En La Candelaria hay toque de queda después de las 6:00 pm

5   La parroquia Candelaria, otrora referencia cultural y gastronómica de Caracas, sufre hoy en día los embates de la inseguridad, la suciedad en las calles y el caos por la acumulación de sedes de organismos públicos en su jurisdicción. Vecinos y comerciantes manifiestan que la calidad de vida ha mermado como consecuencia del aumento de indigentes, mendigos y ladrones en la zona, hasta el punto de que evitan transitar las calles después de las 6:00 de la tarde, pues temen por su vida.

«La Candelaria tiene varios problemas, aunque el peor es la inseguridad. No hay presencia de las autoridades y el hampa opera libremente en nuestras calles. Los clientes han dejado de venir por eso; a las 6:00 pm ya no queda nadie en la calle», asegura Manuel Da Silva, dueño de la tasca Ferrenquín y residente del sector desde 1965.

Como muchos habitantes de la parroquia Candelaria, Da Silva forma parte de la colonia de inmigrantes europeos que se asentó en el lugar tras el éxodo que generó la II Guerra Mundial.

Desde mediados del siglo pasado, la Candelaria comenzó a recibir españoles ­especialmente gallegos, canarios y vascos­ y portugueses. Más recientemente, chinos y argentinos también han poblado la zona e importaron modelos de negocios y gastronomía típica de sus lugares de origen, lo que convirtió la parroquia en «un sitio privilegiado», como afirma José Ferreira, dueño de la frutería Ría da Barra desde hace 25 años.

Pero el deterioro prolongado que ha sufrido Caracas afectó negativamente a la parroquia.

«Las calles están sucias; el tráfico es muy pesado. La zona ha desmejorado mucho con el tiempo», afirma Da Silva.

A la inseguridad habitual, los vecinos añaden una queja: la cantidad de refugios de damnificados y edificaciones invadidas, que proliferan.

Carlos Julio Rojas, coordinador de la asamblea de ciudadanos local, señala que los albergues y las invasiones son «focos de violencia e inseguridad que afectan la vida en la parroquia».

Perjuicio silencioso. Dueños de restaurantes y tascas de la zona, desde el anonimato, denuncian que las invasiones han perjudicado silenciosamente sus negocios, pues constantemente se escuchan disparos y peleas entre bandas en las edificaciones afectadas.

«Antes cerraba la barra a medianoche; ahora lo hago a las 9:00 pm», indica Da Silva.

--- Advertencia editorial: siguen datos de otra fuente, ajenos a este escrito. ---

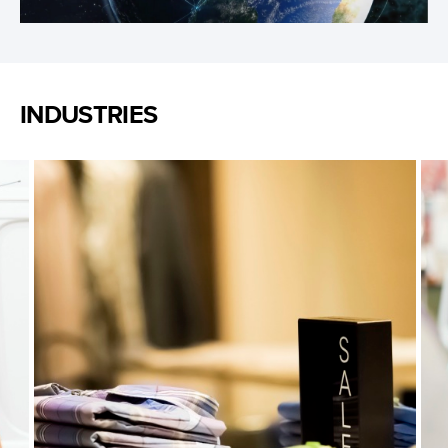
Video
INDUSTRIES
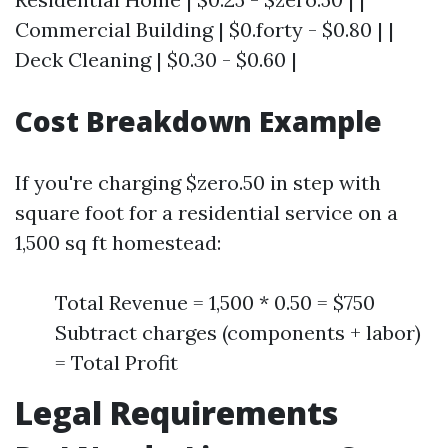
Commercial Building | $0.forty - $0.80 | |
Deck Cleaning | $0.30 - $0.60 |
Cost Breakdown Example
If you're charging $zero.50 in step with
square foot for a residential service on a
1,500 sq ft homestead:
Total Revenue = 1,500 * 0.50 = $750
Subtract charges (components + labor)
= Total Profit
Legal Requirements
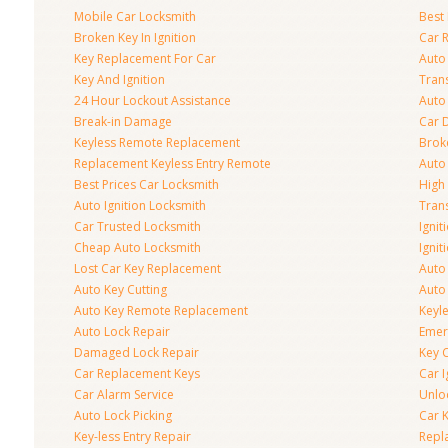
Mobile Car Locksmith
Best 
Broken Key In Ignition
Car 
Key Replacement For Car
Auto
Key And Ignition
Tran
24 Hour Lockout Assistance
Auto
Break-in Damage
Car 
Keyless Remote Replacement
Brok
Replacement Keyless Entry Remote
Auto
Best Prices Car Locksmith
High 
Auto Ignition Locksmith
Tran
Car Trusted Locksmith
Igni
Cheap Auto Locksmith
Ignit
Lost Car Key Replacement
Auto
Auto Key Cutting
Auto
Auto Key Remote Replacement
Keyle
Auto Lock Repair
Emer
Damaged Lock Repair
Key C
Car Replacement Keys
Car 
Car Alarm Service
Unlo
Auto Lock Picking
Car 
Key-less Entry Repair
Repl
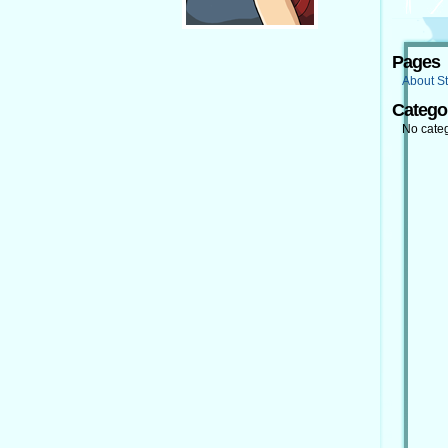
Pages
About St
Catego
No cate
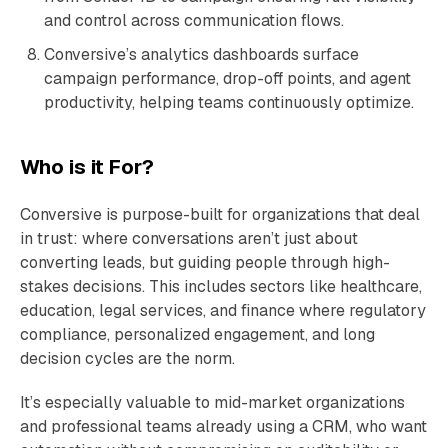
and control across communication flows.
Conversive’s analytics dashboards surface
campaign performance, drop-off points, and agent
productivity, helping teams continuously optimize.
Who is it For?
Conversive is purpose-built for organizations that deal
in trust: where conversations aren’t just about
converting leads, but guiding people through high-
stakes decisions. This includes sectors like healthcare,
education, legal services, and finance where regulatory
compliance, personalized engagement, and long
decision cycles are the norm.
It’s especially valuable to mid-market organizations
and professional teams already using a CRM, who want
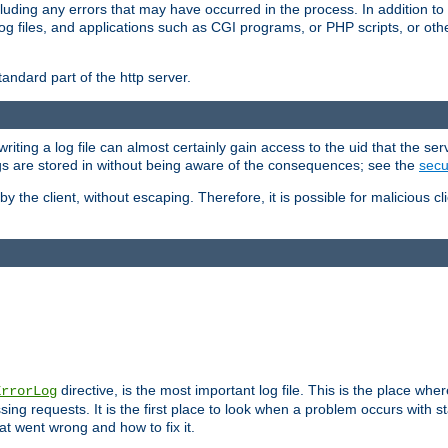
cluding any errors that may have occurred in the process. In addition to
ing log files, and applications such as CGI programs, or PHP scripts, or
andard part of the http server.
ting a log file can almost certainly gain access to the uid that the serv
ogs are stored in without being aware of the consequences; see the
secur
by the client, without escaping. Therefore, it is possible for malicious cl
directive, is the most important log file. This is the place whe
ErrorLog
ing requests. It is the first place to look when a problem occurs with st
hat went wrong and how to fix it.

Desde que nuevas personas poblaron la zona, la indigencia ha aumentado, asegura Henry Medina, vecino: «Hay más mendigos y drogadictos por ahí; a veces están armados y atracan a la gente. También rompen las bolsas de basura buscando comida, y eso genera suciedad en la calle».

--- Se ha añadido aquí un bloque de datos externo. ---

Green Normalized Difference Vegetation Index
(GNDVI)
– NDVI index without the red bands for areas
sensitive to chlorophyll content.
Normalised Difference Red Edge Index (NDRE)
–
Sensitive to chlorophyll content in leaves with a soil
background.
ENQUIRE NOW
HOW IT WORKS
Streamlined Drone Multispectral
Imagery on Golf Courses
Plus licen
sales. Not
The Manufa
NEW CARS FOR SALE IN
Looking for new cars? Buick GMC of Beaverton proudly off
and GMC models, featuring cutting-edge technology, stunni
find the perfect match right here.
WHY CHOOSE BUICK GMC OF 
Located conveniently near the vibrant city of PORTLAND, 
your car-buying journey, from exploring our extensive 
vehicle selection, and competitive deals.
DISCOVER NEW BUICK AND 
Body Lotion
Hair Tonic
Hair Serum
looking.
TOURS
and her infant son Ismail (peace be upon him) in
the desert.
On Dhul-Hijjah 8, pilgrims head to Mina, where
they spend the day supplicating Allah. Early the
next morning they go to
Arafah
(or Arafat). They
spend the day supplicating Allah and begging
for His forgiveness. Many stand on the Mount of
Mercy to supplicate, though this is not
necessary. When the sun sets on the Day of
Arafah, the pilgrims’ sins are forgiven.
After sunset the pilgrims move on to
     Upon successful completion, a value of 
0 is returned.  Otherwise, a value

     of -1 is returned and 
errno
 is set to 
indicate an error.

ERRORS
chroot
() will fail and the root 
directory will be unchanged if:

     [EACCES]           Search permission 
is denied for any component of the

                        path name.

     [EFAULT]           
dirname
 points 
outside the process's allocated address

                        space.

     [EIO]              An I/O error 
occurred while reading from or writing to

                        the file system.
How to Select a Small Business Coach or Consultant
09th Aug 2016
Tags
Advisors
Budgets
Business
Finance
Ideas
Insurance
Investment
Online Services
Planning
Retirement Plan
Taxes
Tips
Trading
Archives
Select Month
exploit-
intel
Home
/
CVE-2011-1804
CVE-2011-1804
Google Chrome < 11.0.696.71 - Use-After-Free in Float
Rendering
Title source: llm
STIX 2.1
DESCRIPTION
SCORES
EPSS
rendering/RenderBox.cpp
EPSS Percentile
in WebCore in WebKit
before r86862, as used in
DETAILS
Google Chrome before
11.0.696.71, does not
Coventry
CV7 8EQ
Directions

Tascas, fruterías, tiendas de electrodomésticos, sedes ministeriales y edificios residenciales conviven ahora con nuevos modelos de comunidad, como la asentada en el antiguo edificio Didijín, en la esquina de Miguelacho. «Se escuchan siempre tiros allí.

También roban a los transeúntes. Esas personas se han convertido en los buhoneros que bloquean el paso en las calles», asegura el encargado de un restaurante que prefiere no revelar su nombre.

Adicionalmente, el Sambil, centro comercial que esperaban potenciara la zona, se transformó para los vecinos en otro dolor de cabeza, cuando sus instalaciones, expropiadas en diciembre de 2008, comenzaron a alojar damnificados: «Se suponía que iba a mejorarlo todo, llamaba a más gente y aportaba puestos de estacionamiento. Ahora, es un refugio más con pocos beneficios para nosotros».

 

El patrón de las tomas

Seis de los edificios invadidos en Candelaria están cerca de inmuebles propiedad del Estado, que fungen como sedes de organismos públicos.

Uno de ellos es la torre Confinanzas, a una cuadra de la Contraloría General de la República; otro es Viasa, localizado a una cuadra de la Defensoría del Pueblo y frente al Seniat de Bellas Artes.

La antigua sede de Radio Continente, en la avenida México, también fue invadida y está a media cuadra de la Fiscalía General. En la avenida Urdaneta, muy cerca del Ministerio de Interior y Justicia, hay tomistas en el edificio donde funcionaba la perfumería Sarela y en otro inmueble sin nombre en la esquina de Platanal.

En la esquina de Monroy, a una cuadra de Fundacaracas, está el edificio Inmaculata. Nicolás Gómez, vocero de la asamblea de ciudadanos, sostiene que esta disposición no es casual, pues se trata de una medida gubernamental para acumular partidarios en una parroquia en la que «no predomina el oficialismo».